Despite police efforts to stamp out the use of firearms in the Arab sector, gun crime rose by 7 percent in the first three months of 2012 in comparison to the same period last year, police said Monday.

In 2011, in 557 cases a firearm was used during the commission of a crime, with 579 arrests made for firearms offenses, police said.

The police and the Public Security Ministry have been the subject of continued criticism from the Arab sector due to the mayhem caused by gun violence in Israel’s Arab towns and villages. Just last weekend, three Israeli Arabs were murdered across the country in the latest round of violence.

For their part, police and Public Security Minister Yitzhak Aharonovitch (Israel Beiteinu) have repeatedly stressed the importance of fighting gun violence, calling time and again on Arab leaders and citizens to help police rid the sector of illegal firearms.
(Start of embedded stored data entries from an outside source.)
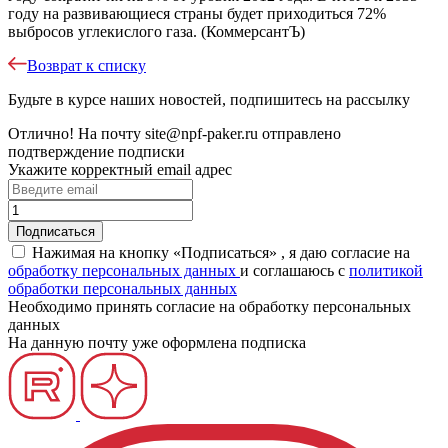
году на развивающиеся страны будет приходиться 72%
выбросов углекислого газа. (КоммерсантЪ)
Возврат к списку
Будьте в курсе наших новостей, подпишитесь на рассылку
Отлично!
На почту
site@npf-paker.ru
отправлено
подтверждение подписки
Укажите корректный email адрес
Нажимая на кнопку «Подписаться» , я даю согласие на
обработку персональных данных
и соглашаюсь c
политикой
обработки персональных данных
Необходимо принять согласие на обработку персональных
данных
На данную почту уже оформлена подписка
On Monday, police released figures revealing an arsenal of firearms seized over the past three months in Israel. According to the figures, in the first three months of 2012, police seized 110 pistols, 70 assault rifles, 50 grenades, 15 explosive devices, 2 kilos of TNT and three shoulder-fired missiles. Police believe that all of the weapons had been or were set to be used by criminal elements.

Guns have traditionally made their way into Israel from Jordan or the West Bank, or have been stolen from IDF storehouses and soldiers – but recently, police said they have come across cases in which private citizens produced their own improvised assault rifles in home labs.

Though firearms are prevalent in the Arab sector, they are anything but cheap. A handgun costs between NIS 8,000 and NIS 10,000, a homemade assault rifle from NIS 15,000 to NIS 20,000, and an M16 rifle stolen from the IDF can go for as much as NIS 30,000 to NIS 50,000, according to police estimates.

Northern police head Cmdr. Roni Atiya said Monday that collecting illegal firearms is his district’s top goal for 2012.

“Guns that are in the hands of criminals end up being used in shootings or endanger the lives of law enforcement officers and public figures,” Atiya said. “It is our obligation to dismantle this network and bring the criminals to justice.”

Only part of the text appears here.